- _Prompt_: How many lines in the data that follows contain the word "Documentaires"? Only that number is needed.

***** Record excerpts *****

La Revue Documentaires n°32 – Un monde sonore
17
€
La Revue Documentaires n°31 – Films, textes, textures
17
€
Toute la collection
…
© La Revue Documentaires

*****

- _Answer space_: 3